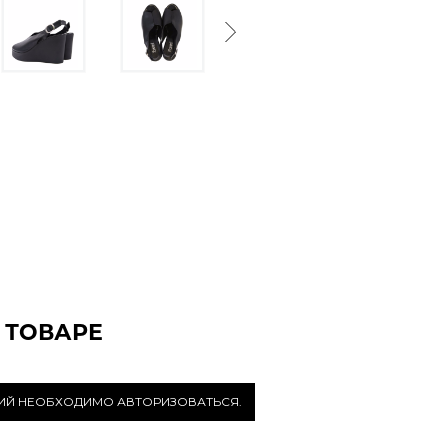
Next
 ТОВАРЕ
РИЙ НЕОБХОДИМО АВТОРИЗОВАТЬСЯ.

______

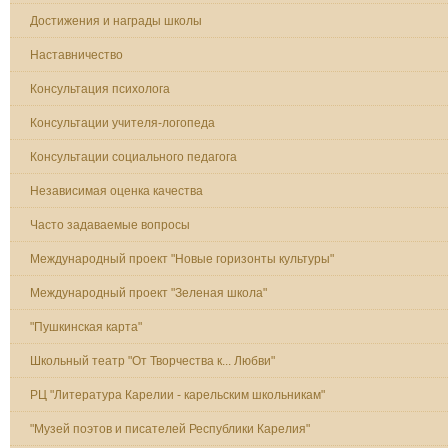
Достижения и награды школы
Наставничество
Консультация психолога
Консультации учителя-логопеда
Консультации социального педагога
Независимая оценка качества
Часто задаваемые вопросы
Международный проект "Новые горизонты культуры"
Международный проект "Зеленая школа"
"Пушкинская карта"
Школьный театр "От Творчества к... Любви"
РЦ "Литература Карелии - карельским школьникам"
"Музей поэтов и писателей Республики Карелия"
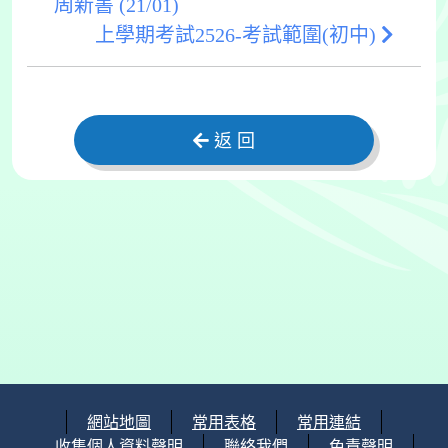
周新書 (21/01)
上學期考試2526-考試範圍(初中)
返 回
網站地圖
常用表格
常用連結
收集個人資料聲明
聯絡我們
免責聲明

______

Copy out every line from the material above in which the word "Консультации" appears.

Exercise answer ▸
Консультации учителя-логопеда
Консультации социального педагога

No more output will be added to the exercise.